Yes. So Jodib stands for the Journal-Only Embedded Database.
And it's a C++ library to store data on disk.
And so my initial motivation is, like every C++ programmer, I need to save structured data on disk.
And I was not very satisfied
by the existing solutions
because I wanted to have crash safety
and transactions.
And pretty much the only solution
for this is database.
But they felt too complicated for me
and using SQL queries inside C++ felt very unpleasant.
So I said to myself,
I'll try to come up with a simple solution.
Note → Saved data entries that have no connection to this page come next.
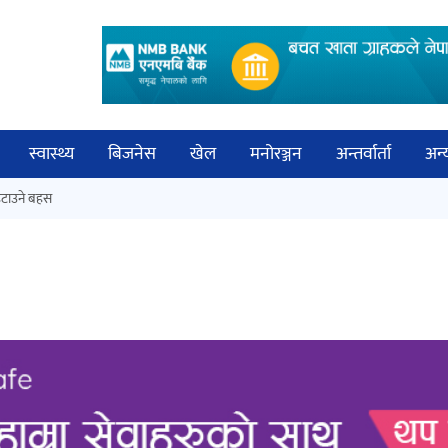
स्वास्थ्य
बिजनेस
खेल
मनोरञ्जन
अन्तर्वार्ता
अन्
विच
टाउने बहस
नेपालगञ्जमा पर्खाल भत्किँदा दुई मजदुरको
बिज्
मृत्यु
साह
‘आइतबारको अफिस’ को परिचर्चा सम्पन्न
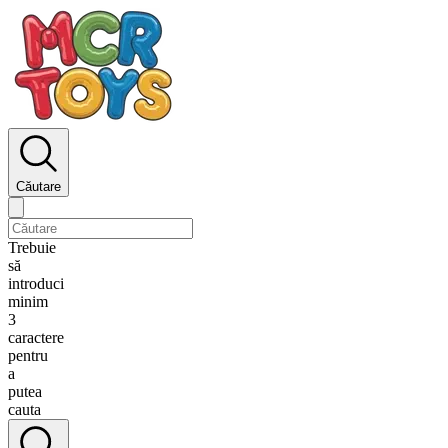
Căutare
Trebuie
să
introduci
minim
3
caractere
pentru
a
putea
cauta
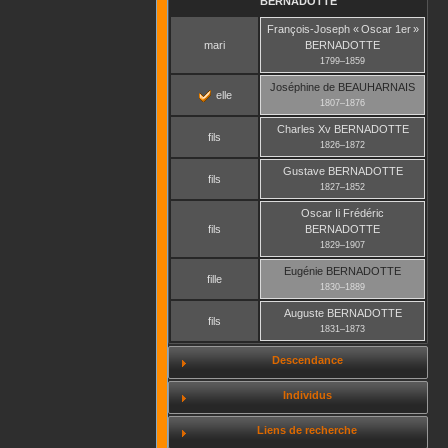
BERNADOTTE
François-Joseph « Oscar 1er »
mari
BERNADOTTE
1799
–
1859
Joséphine
de BEAUHARNAIS
elle
1807
–
1876
Charles Xv
BERNADOTTE
fils
1826
–
1872
Gustave
BERNADOTTE
fils
1827
–
1852
Oscar Ii Frédéric
fils
BERNADOTTE
1829
–
1907
Eugénie
BERNADOTTE
fille
1830
–
1889
Auguste
BERNADOTTE
fils
1831
–
1873
Descendance
Individus
Liens de recherche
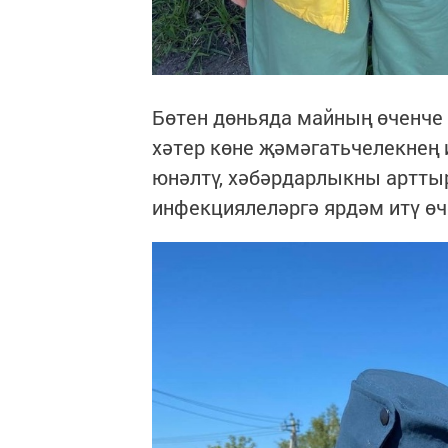
Бөтен дөньяда майның өченче 
хәтер көне җәмәгатьчелекне
юнәлтү, хәбәрдарлыкны арттыр
инфекциялеләргә ярдәм итү өч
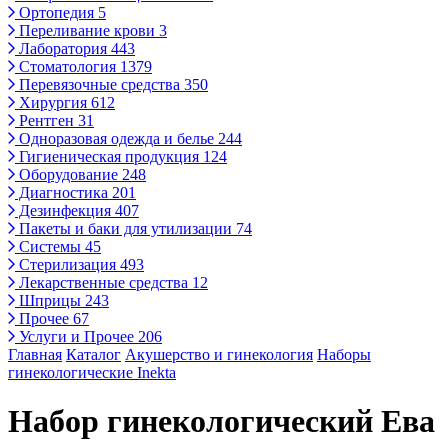
Ортопедия
5
Переливание крови
3
Лаборатория
443
Стоматология
1379
Перевязочные средства
350
Хирургия
612
Рентген
31
Одноразовая одежда и белье
244
Гигиеническая продукция
124
Оборудование
248
Диагностика
201
Дезинфекция
407
Пакеты и баки для утилизации
74
Системы
45
Стерилизация
493
Лекарственные средства
12
Шприцы
243
Прочее
67
Услуги и Прочее
206
Главная
Каталог
Акушерство и гинекология
Наборы
гинекологические Inekta
Набор гинекологический Ева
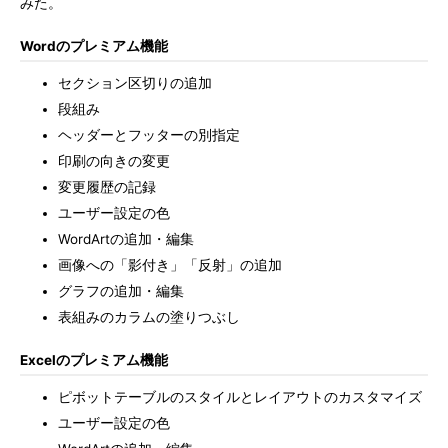
みた。
Wordのプレミアム機能
セクション区切りの追加
段組み
ヘッダーとフッターの別指定
印刷の向きの変更
変更履歴の記録
ユーザー設定の色
WordArtの追加・編集
画像への「影付き」「反射」の追加
グラフの追加・編集
表組みのカラムの塗りつぶし
Excelのプレミアム機能
ピボットテーブルのスタイルとレイアウトのカスタマイズ
ユーザー設定の色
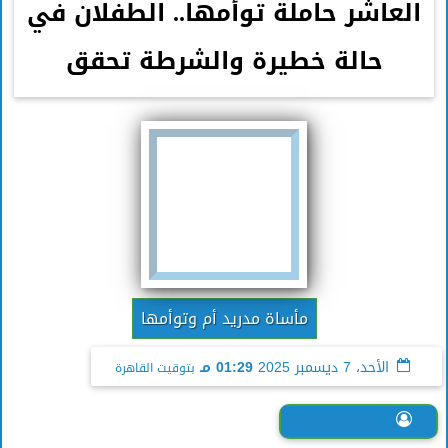
العاشر حاملة توأمها.. الطفلان في
حالة خطيرة والشرطة تحقق
مأساة مدريد أم وتوأمها
الأحد، 7 ديسمبر 2025
01:29 مـ
بتوقيت القاهرة
هاجر هشام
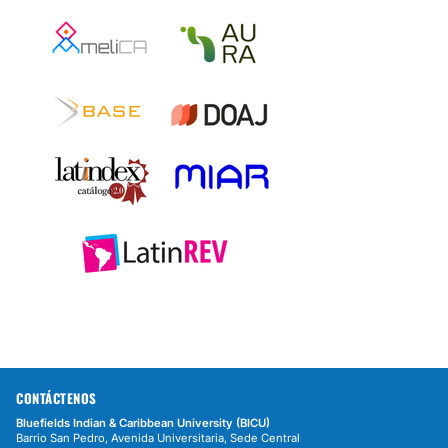
CONTÁCTENOS
Bluefields Indian & Caribbean University (BICU)
Barrio San Pedro, Avenida Universitaria, Sede Central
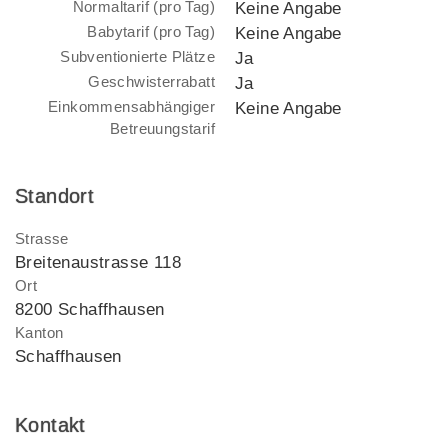
Normaltarif (pro Tag)
Keine Angabe
Babytarif (pro Tag)
Keine Angabe
Subventionierte Plätze
Ja
Geschwisterrabatt
Ja
Einkommensabhängiger
Keine Angabe
Betreuungstarif
Standort
Strasse
Breitenaustrasse 118
Ort
8200 Schaffhausen
Kanton
Schaffhausen
Kontakt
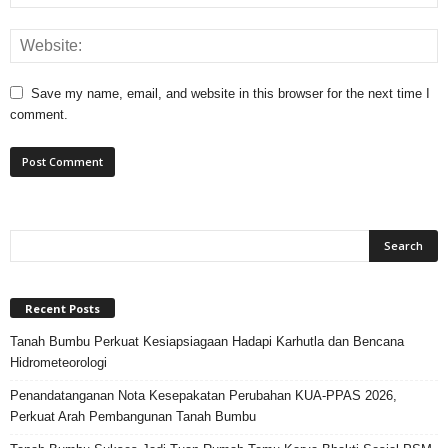
Save my name, email, and website in this browser for the next time I
comment.
Recent Posts
Tanah Bumbu Perkuat Kesiapsiagaan Hadapi Karhutla dan Bencana
Hidrometeorologi
Penandatanganan Nota Kesepakatan Perubahan KUA-PPAS 2026,
Perkuat Arah Pembangunan Tanah Bumbu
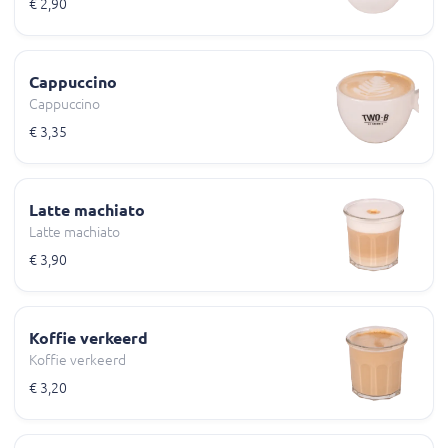
€ 2,90
Cappuccino
Cappuccino
€ 3,35
Latte machiato
Latte machiato
€ 3,90
Koffie verkeerd
Koffie verkeerd
€ 3,20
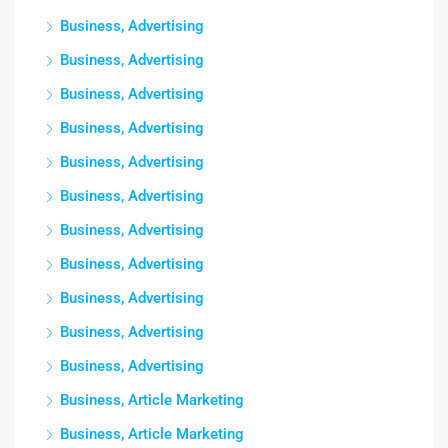
Business, Advertising
Business, Advertising
Business, Advertising
Business, Advertising
Business, Advertising
Business, Advertising
Business, Advertising
Business, Advertising
Business, Advertising
Business, Advertising
Business, Advertising
Business, Article Marketing
Business, Article Marketing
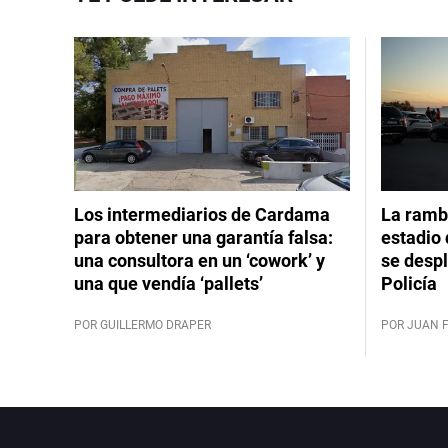
Los intermediarios de Cardama
La rambl
para obtener una garantía falsa:
estadio 
una consultora en un ‘cowork’ y
se despl
una que vendía ‘pallets’
Policía
POR GUILLERMO DRAPER
POR JUAN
So in order to have crash safety,
I need to have transactions,
and a journal is necessary.
And then I said to myself,
well, nothing else is necessary,
and I will make a very minimalist C++ library
to store structured data.
And so Jotiby stores on the disk only
a log of all operations.
And it keeps tables in memory
in a C++ data structure.
So manipulating data can be done directly
in C++ like a container.
And writes are written
at the end of the log.
This way I can keep the whole history
of the data and
commit to
confirm data.
So it's a very simple
library and I can manipulate
tables. So the
data structure is similar to
SQL database.
The file
is made of tables and each table
has fields,
columns that have a type
and it's possible
to have a pointer from one table
to another one.
It's a very
minimalist library.
It's maybe 10 times smaller than SQLite.
And it gives me the features
I want it to have,
such as crash safety
and also concurrency
in a very small C++ library.
And when you say
that it's journal-based,
I just want to clarify,
is that the same
as like a journaling file system?
Or do you know?
I don't know enough
about journaling file systems to answer this question.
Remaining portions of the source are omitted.